■ Exercise
What you produce should be every line from the data that includes "entonnoir".

■ Source information
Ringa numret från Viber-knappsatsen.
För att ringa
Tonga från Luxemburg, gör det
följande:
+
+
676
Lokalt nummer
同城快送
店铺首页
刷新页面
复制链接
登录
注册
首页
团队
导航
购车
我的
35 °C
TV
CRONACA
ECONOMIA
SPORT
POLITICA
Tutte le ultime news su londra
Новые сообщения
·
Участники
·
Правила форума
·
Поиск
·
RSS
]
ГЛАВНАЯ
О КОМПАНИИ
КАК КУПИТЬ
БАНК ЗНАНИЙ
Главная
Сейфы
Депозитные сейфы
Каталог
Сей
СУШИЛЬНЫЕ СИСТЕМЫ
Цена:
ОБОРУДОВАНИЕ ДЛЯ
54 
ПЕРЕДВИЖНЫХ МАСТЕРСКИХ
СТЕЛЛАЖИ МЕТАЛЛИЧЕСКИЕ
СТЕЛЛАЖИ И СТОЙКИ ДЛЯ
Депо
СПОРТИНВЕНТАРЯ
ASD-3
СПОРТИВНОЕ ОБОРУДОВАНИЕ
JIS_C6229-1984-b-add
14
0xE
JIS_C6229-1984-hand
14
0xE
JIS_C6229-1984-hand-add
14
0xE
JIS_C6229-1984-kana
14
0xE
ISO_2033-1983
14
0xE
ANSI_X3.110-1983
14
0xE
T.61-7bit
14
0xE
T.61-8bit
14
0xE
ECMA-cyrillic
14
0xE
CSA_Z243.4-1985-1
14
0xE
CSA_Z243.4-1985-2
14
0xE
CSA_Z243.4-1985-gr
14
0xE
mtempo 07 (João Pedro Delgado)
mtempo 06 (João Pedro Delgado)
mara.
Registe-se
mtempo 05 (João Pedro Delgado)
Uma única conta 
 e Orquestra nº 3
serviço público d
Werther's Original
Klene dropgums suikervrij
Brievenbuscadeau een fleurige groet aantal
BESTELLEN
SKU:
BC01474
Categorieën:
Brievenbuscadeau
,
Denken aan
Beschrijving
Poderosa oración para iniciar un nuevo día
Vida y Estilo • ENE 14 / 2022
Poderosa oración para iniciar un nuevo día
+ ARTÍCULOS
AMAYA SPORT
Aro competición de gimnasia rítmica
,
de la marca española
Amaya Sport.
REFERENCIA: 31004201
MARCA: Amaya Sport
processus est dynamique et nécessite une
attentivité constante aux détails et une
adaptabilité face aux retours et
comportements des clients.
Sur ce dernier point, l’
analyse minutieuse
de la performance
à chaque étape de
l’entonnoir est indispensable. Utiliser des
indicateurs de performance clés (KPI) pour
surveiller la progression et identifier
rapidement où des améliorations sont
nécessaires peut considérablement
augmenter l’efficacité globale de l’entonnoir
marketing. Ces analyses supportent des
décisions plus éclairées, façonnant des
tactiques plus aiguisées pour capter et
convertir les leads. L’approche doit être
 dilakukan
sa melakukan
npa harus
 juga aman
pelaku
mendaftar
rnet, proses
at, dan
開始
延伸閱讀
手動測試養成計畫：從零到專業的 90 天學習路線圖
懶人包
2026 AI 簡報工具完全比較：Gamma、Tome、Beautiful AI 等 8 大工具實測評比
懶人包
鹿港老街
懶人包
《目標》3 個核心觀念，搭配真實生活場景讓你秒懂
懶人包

■ Expected output
l’entonnoir est indispensable. Utiliser des
augmenter l’efficacité globale de l’entonnoir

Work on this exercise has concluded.